Jones and her father bought the home in Wildrose in 1972.
“The neighbors are very helpful,” said Jones. “In the winter they make sure my driveway and walks are shoveled. They help with yard work in the summer. One neighbor watches for my curtains to open in the morning. That way she knows I’m all right. Everyone seems to watch around. One morning I didn’t go out to get my papers and a neighbor called to tell me she was concerned about me.”
Wildrose Street, the main thoroughfare of the subdivision, is just four blocks from Highway 395, but it could be the model for a kinder, gentler lifestyle. Built against the backdrop of the green fields, willows and cattails of Mack Land and Cattle Co., snapdragons and petunias, neatly trimmed yards and manicured shrubs contribute to the old-fashioned charm of the well-tended houses. And someone erected a basketball hoop at the end of one of the dead end streets, a testimony to the neighborhood’s commitment to children.
–Newcomers welcome, too. New to Wildrose are Brandon and Kathy Swain and their three children from previous marriages, Samantha, Shannon and Daniel. They bought their house in October, and were married at their home on June 6.
“I’m sure all of the neighborhood knew about it,” said Billie Swain, Brandon’s mother who was visiting her family. “There were at least 150 people and not one neighbor complained. As a matter of fact they were seemed to be pleased that Brandon and Kathy got married here.”
Brandon, a teacher at Douglas County School District’s Professional Development Center, said, “A friend of ours showed us this house, and we never looked at another home. The house was perfect for our needs, and we liked the feel of the street. It’s a beautiful neighborhood, it’s near the park and centrally located which is convenient for the kids and us. It’s also well kept up. We enjoy gardening and so it seems does everyone else up and down the street.”

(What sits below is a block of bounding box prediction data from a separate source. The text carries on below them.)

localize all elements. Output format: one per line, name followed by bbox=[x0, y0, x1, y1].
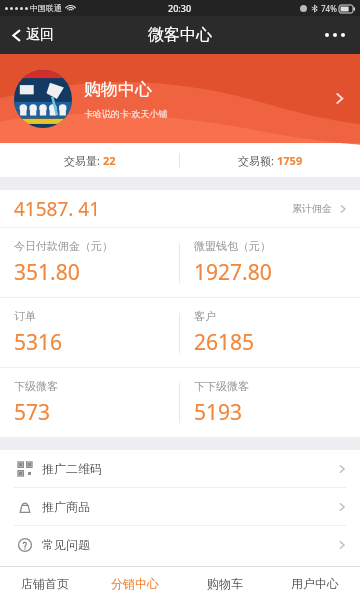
button[interactable]: 下下级微客 bbox=[180, 368, 360, 437]
staticText: 推广商品 bbox=[42, 499, 337, 514]
button[interactable]: 微盟钱包（元） bbox=[180, 228, 360, 297]
staticText: 微客中心 bbox=[148, 25, 212, 45]
button[interactable]: 推广商品 bbox=[0, 488, 360, 525]
staticText: 351.80 bbox=[14, 258, 80, 287]
staticText: 5316 bbox=[14, 328, 63, 357]
staticText: 1759 bbox=[277, 153, 303, 168]
button[interactable]: 下级微客 bbox=[0, 368, 179, 437]
staticText: 573 bbox=[14, 398, 51, 427]
staticText: 74% bbox=[321, 3, 337, 14]
staticText: 累计佣金 bbox=[292, 202, 332, 215]
button[interactable]: 分销中心 bbox=[90, 566, 180, 600]
button[interactable]: 常见问题 bbox=[0, 526, 360, 563]
button[interactable]: 返回 bbox=[0, 16, 64, 54]
staticText: 返回 bbox=[26, 26, 54, 44]
staticText: 微盟钱包（元） bbox=[194, 239, 271, 253]
button[interactable]: 订单 bbox=[0, 298, 179, 367]
button[interactable]: 购物车 bbox=[180, 566, 270, 600]
staticText: 卡哈说的卡·欢天小铺 bbox=[84, 107, 168, 119]
staticText: 常见问题 bbox=[42, 537, 337, 552]
button[interactable]: 店铺首页 bbox=[0, 566, 90, 600]
staticText: 店铺首页 bbox=[21, 576, 69, 591]
staticText: 分销中心 bbox=[111, 576, 159, 591]
staticText: 26185 bbox=[194, 328, 255, 357]
button[interactable]: 今日付款佣金（元） bbox=[0, 228, 179, 297]
button[interactable]: 41587. 41 bbox=[0, 190, 360, 227]
staticText: 购物车 bbox=[207, 576, 243, 591]
staticText: 下下级微客 bbox=[194, 379, 249, 393]
staticText: 今日付款佣金（元） bbox=[14, 239, 113, 253]
staticText: 订单 bbox=[14, 309, 36, 323]
staticText: 购物中心 bbox=[84, 79, 152, 100]
button[interactable]: 更多 bbox=[310, 16, 360, 54]
staticText: 推广二维码 bbox=[42, 461, 337, 476]
staticText: 中国联通 bbox=[30, 3, 62, 13]
staticText: 1927.80 bbox=[194, 258, 272, 287]
button[interactable]: 推广二维码 bbox=[0, 450, 360, 487]
staticText: 客户 bbox=[194, 309, 216, 323]
button[interactable]: 客户 bbox=[180, 298, 360, 367]
staticText: 交易额: bbox=[238, 153, 277, 168]
staticText: 下级微客 bbox=[14, 379, 58, 393]
staticText: 交易量: bbox=[64, 153, 103, 168]
staticText: 5193 bbox=[194, 398, 243, 427]
button[interactable]: 购物中心 bbox=[0, 54, 360, 143]
staticText: 41587. 41 bbox=[14, 196, 292, 222]
staticText: 用户中心 bbox=[291, 576, 339, 591]
staticText: 20:30 bbox=[168, 2, 192, 14]
button[interactable]: 用户中心 bbox=[270, 566, 360, 600]
staticText: 22 bbox=[103, 153, 116, 168]
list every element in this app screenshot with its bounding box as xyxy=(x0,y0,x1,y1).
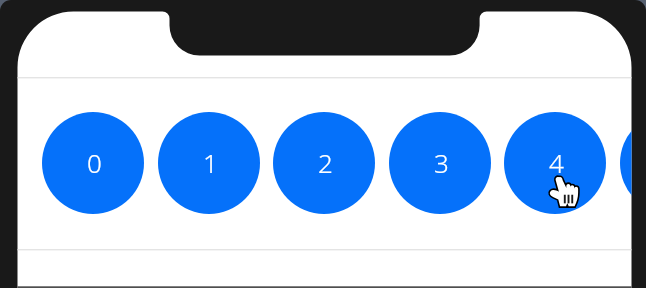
staticText: 1 xyxy=(203,145,218,180)
button[interactable]: 2 xyxy=(273,112,375,214)
button[interactable]: 4 xyxy=(504,112,606,214)
button[interactable]: 5 xyxy=(620,112,646,214)
staticText: 3 xyxy=(434,145,449,180)
staticText: 0 xyxy=(87,145,102,180)
button[interactable]: 3 xyxy=(389,112,491,214)
button[interactable]: 1 xyxy=(158,112,260,214)
staticText: 4 xyxy=(549,145,564,180)
staticText: 2 xyxy=(318,145,333,180)
button[interactable]: 0 xyxy=(42,112,144,214)
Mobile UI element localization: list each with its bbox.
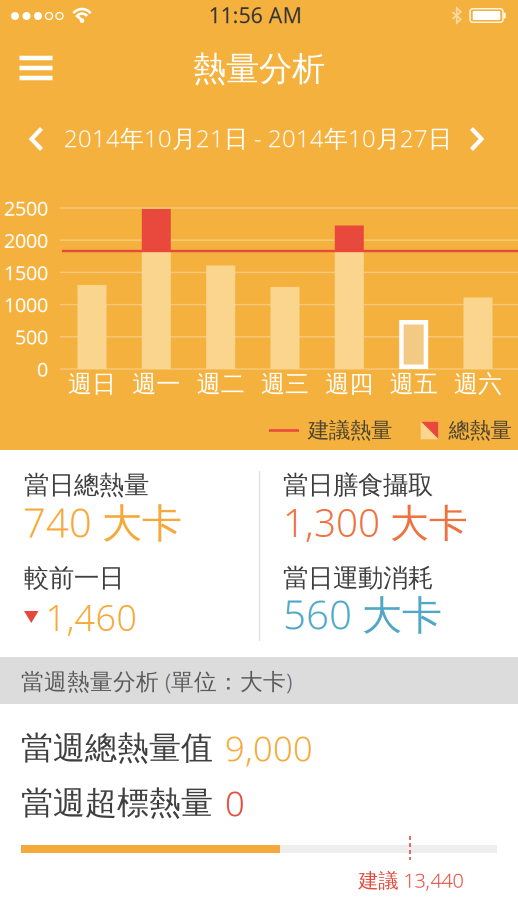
staticText: 週二 [197,369,245,399]
staticText: 1000 [4,291,48,318]
staticText: 建議 13,440 [358,867,464,893]
staticText: 當日運動消耗 [283,562,433,594]
staticText: 0 [37,356,48,382]
staticText: 當日總熱量 [24,469,149,500]
staticText: 當日膳食攝取 [283,469,433,500]
staticText: 當週熱量分析 (單位：大卡) [21,666,292,696]
staticText: 週日 [68,369,116,399]
staticText: 2500 [4,195,48,221]
staticText: 熱量分析 [193,48,325,89]
staticText: 1,460 [46,593,138,641]
staticText: 2014年10月21日 - 2014年10月27日 [64,122,452,154]
staticText: 1500 [4,259,48,286]
staticText: 9,000 [225,725,313,771]
staticText: 560 大卡 [283,587,442,640]
staticText: 1,300 大卡 [283,496,468,548]
staticText: 當週總熱量值 [21,728,213,768]
button[interactable] [335,226,364,369]
button[interactable] [460,119,494,159]
staticText: 週三 [261,369,309,399]
button[interactable] [14,50,58,86]
button[interactable] [270,287,300,369]
staticText: 0 [225,780,245,826]
staticText: 500 [15,324,48,350]
staticText: 740 大卡 [23,495,182,548]
button[interactable] [399,320,428,369]
staticText: 2000 [4,227,48,254]
staticText: 週四 [325,369,373,399]
staticText: 較前一日 [24,562,124,594]
staticText: 總熱量 [448,417,512,444]
staticText: 週一 [132,369,180,399]
staticText: 週五 [390,369,438,399]
button[interactable] [20,119,54,159]
staticText: 當週超標熱量 [21,783,213,823]
staticText: 11:56 AM [208,1,302,29]
staticText: 建議熱量 [308,417,392,444]
staticText: 週六 [454,369,502,399]
button[interactable] [142,209,171,369]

“It’s peaceful here,” added Swain’s wife, Kathy who works at Western Title. “I love the view of the mountains and that it’s so quiet. It feels like a neighborhood because people walk down the street and you get to know them.”
n Great for kids. According to JoAnn Bruns, a Realtor with Century 21, the neighborhood was perfect for raising her children.
“Dennis (her husband) and I have lived here for 30 years. A lot of people on the street have been here a long time. Many bought the house new and have stayed. Both our children were born and raised here and we have had the best of all worlds. It’s a short walk to church and everything else. It’s convenient to just about everything. I enjoy living in town, yet I love the green fields right out our back doors.”
John Hamer, a Realtor with Coldwell Banker Itildo Realty, and his wife, Linda, who is a parole officer, appreciate the ranchland abutting their property.
“I love the fact that Jacques Etchegoyhben, an elected official, mows my backyard,” joked Hamer. “But, sincerely, the neighbors are friendly, we get along, and we talk and see each other in the neighborhood all the time.”
“I’ve watched families grow up and the children move away. It feels like a homecoming when they visit.”